Georg Eifert, professor of clinical psychology at West Virginia University.

In a 1995 study, he compared the physical and psychological effects of jogging outdoors with running on an indoor treadmill.



Rod Dishman, professor at the University of Georgia, has reviewed some 250 studies on the effects of physical exercise on stress.


Craig B. Mardus, author of “How to Stop Worry in One Second” (Warner Books, 1995), has spent 15 years researching stress while working at the Canyon Ranch Spa in Lennox, Massachusetts.

Coordinates: 189 Stratton Road, Williamstown, MA 01267

Dr. Paul Rosch, president of the American Institute of Stress and a clinical professor of psychiatry at New York Medical College.



5 Easy Pieces

Tip #1: Look out the window.

Hartkopf found that people who sit near a window have 23% fewer complaints of stress-related illnesses such as headache, back pain, and exhaustion. “Windows provide stimulation — excitement, pleasure, and information,” he says, “Subconsciously, we need to know if it’s raining outside. ” Always choose an office with a view, even if you’re offered a larger, windowless office. If you’re stuck in a cubicle, make frequent trips past the lobby.

Tip #2: Exercise outside.

After looking out the window all day, get outside! Eifert’s study shows that outdoor exercise reduces the level of stress hormones in the bloodstream, resulting in positive mood changes. “There’s more to exercise than just doing the exercise,” he says. “People who buy Nordic Tracks from TV rarely keep it up, because indoor settings don’t generate the positive effects on mood that outdoor settings do. “

Tip #3: When working out, it’s okay to go slow.

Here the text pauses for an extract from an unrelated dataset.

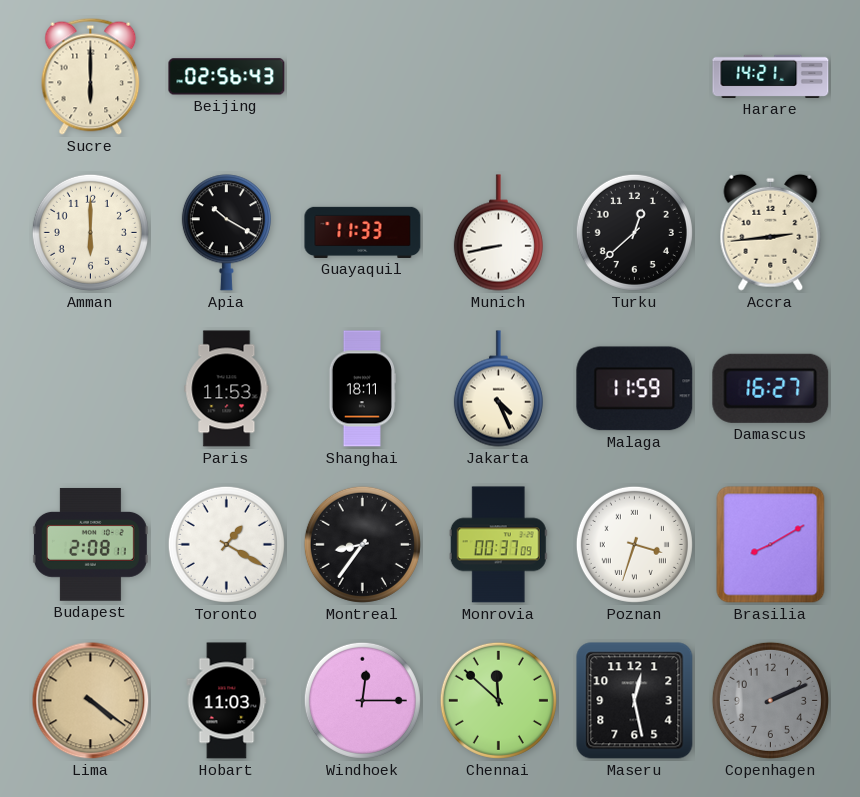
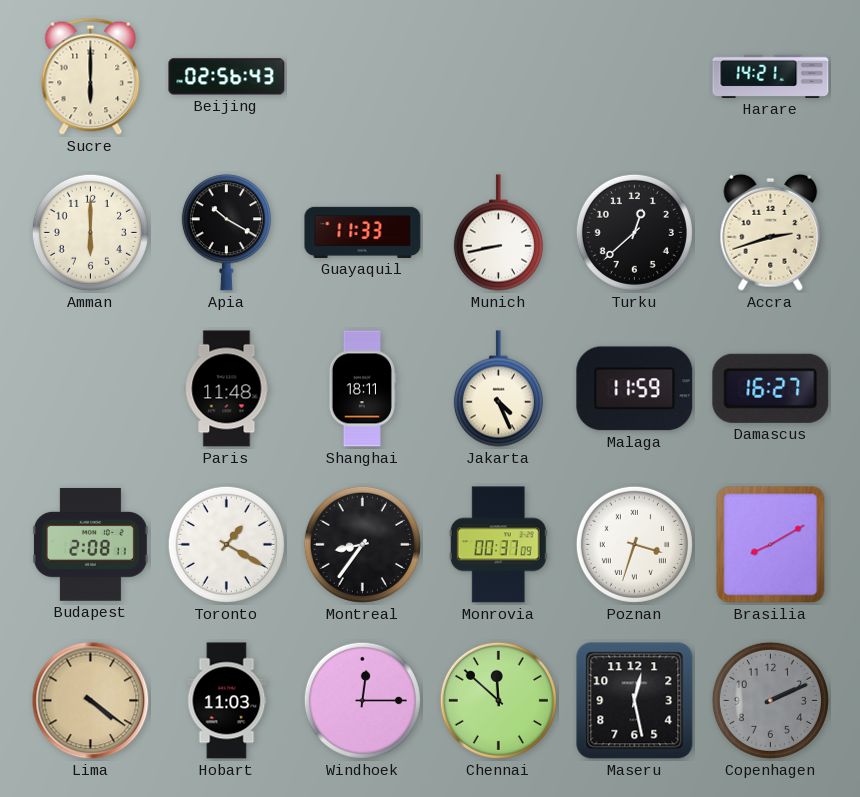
Accra: 2:44 -> 2:42
Paris: 11:53 -> 11:48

Dishman found that regardless of whether you exercise at 80% or 40% of capacity, the effect on stress is still the same as long as you work out for at least 20 to 30 minutes. “Not exercising is bad for your mental health, but there’s no consistent relation between the intensity of the physical activity and the psychological benefit,” he says. “For mental health, more is not necessarily better. “

Tip #4: After your workout, relax.

After an aerobic workout, Mardus suggests, find a place to lie down; close your eyes; listen to music or nothing; and enjoy the floating, narcotic effect of the endorphins you just released. This way you say in an alpha state and get an almost meditative effect. It seems to last for 20 minutes or so. ” As you shower and head back to work you’ll slip into a beta brainwave state, which helps you shake that “I don’t care” feeling.

Tip #5: Change your mindset.

Rosch says that we become stressed when we dwell on the problem instead of finding a solution. The trick is to look for ways to take control. His example: “Your 15-minute commute takes an hour each day because of traffic. You arrive at work completely wired from battling gridlock. Instead of getting mad at the traffic, come in an hour earlier and leave an hour earlier. If that’s not possible, get a cassette and use the time to learn a foreign language. Once you gain control over the situation, you’ve taken a very big step toward reducing stress. “

Bonus Tips from the Web:

If you’re stuck in the office and can’t get outside, try three stress-busting exercises before you walk into that dreaded meeting with the CFO:


1) Close your hands in a tight fist for 10 seconds and slowly open them. Repeat five times.

2) Roll your head from side to side. Repeat five times.

3) Tighten your toes, hold them for 10 seconds, and release. Repeat five times.